Fishing
Though it may be halfway around the world from the trout streams we usually talk about, Mongolia’s rivers are every bit as magical, and then some. This is the land of the Taimen — legendary, oversized predators that behave like a cross between a gigantic brown trout and a wolf. And the crazy part is that the same pristine waters these monsters haunt are also jam-packed with native Lenik and Grayling for the times when anglers want to take a break and throw some lighter lines.

Fishing here is a mix of drift-boat days and classic wade fishing, and there’s room for pretty much every style under the sun. Most anglers keep a five-weight handy for the trout and grayling and a nine-weight for the taimen, though you’ll see everything from single-handers to 13-foot spey rods making an appearance. Switch rods actually work surprisingly well from the boat, and if you’ve never fired a Skagit head across a glassy pool at sunset and skated a mouse for a fish that could swallow a football… well, let’s just say it’s a memory you won’t shake.

Taimen are not shy. They eat fish, mammals, even birds — which means your fly box can range from streamers to skaters to noisy, gurgling surface bugs. For those anglers who tie, definitely check out this pattern and fill a box with 12”ers before making the trip. The fist strike never fails to leave new guests either speechless or howling. The trick is not to panic. Keep stripping until you feel the weight, then bury the hook with a STRIP SET like you’re burying the hook in a Tarpon. And if you miss? Slam that fly right back on the water — odds are that angry fish is still looking for a fight.
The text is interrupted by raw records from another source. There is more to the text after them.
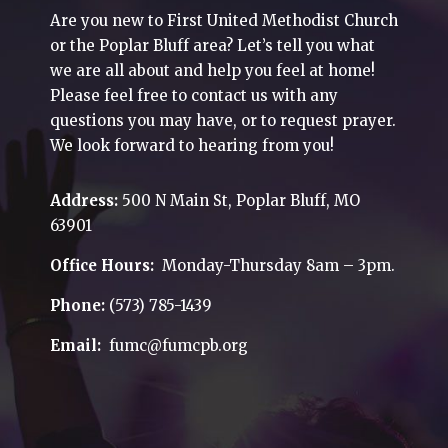
Are you new to First United Methodist Church
or the Poplar Bluff area? Let’s tell you what
we are all about and help you feel at home!
Please feel free to contact us with any
questions you may have, or to request prayer.
We look forward to hearing from you!
Address:
500 N Main St, Poplar Bluff, MO
63901
Office Hours:
Monday-Thursday 8am – 3pm.
Phone:
(573) 785-1439
Email:
fumc@fumcpb.org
But Mongolia isn’t just about the river wolves. The Lenok — ancient Siberian trout with golden flanks, red bands, and sharp black spots — are everywhere feeding eagerly on hoppers, mayflies, and stoneflies all season long. They’ll crush a mouse just as happily as a bead-head nymph, and while a three-pound Lenok might sound modest to the inexperienced, in this setting it feels like finding a forgotten chapter of trout fishing history. Then there are the grayling, which rise casually to hatches at your feet and will even slash at a mouse too on occasion. They’re also taimen candy, so don’t be surprised if your little grayling suddenly vanishes in an explosion of spray and teeth. Especially if you imitate it with a Swook!

Gear here runs the gamut. The “classic” set up is a stout single-hand 8- or 9-weight for taimen, plus a lighter 4–6 weight for trout and grayling. Bring spare rods if you can — it’s not uncommon to break one in the excitement, and more than one guest has landed a trophy taimen on a backup trout stick. Both floating lines and 24’ sink tips up to 400 grains should be on hand. Large-arbor reels with good strong drags are essential; these fish are measured in feet and pounds, not inches. Leaders can be anything from 20# nine footers for the Taimen down to standard lighter weight trout tapers for Lenok and Grayling. The guides will provide taimen flies — big, smart, and proven — but if you’ve got an experimental pattern you’re dying to try, throw it in. Nobody really knows what will work until it does, and that’s half the fun.

Every day out here feels different. One day you’re skating mice to a fish older than you are, the next you’re knee-deep in a side channel watching a dozen grayling rise in the film, and the day after that you’re drifting a canyon run with the mountains on fire in the evening light. No two casts are the same. And while the fishing is world-class, it’s the sheer wildness of Mongolia that lingers longest: rivers with more fish than people, predators that belong in legends, and a landscape so vast it resets your perspective with every bend.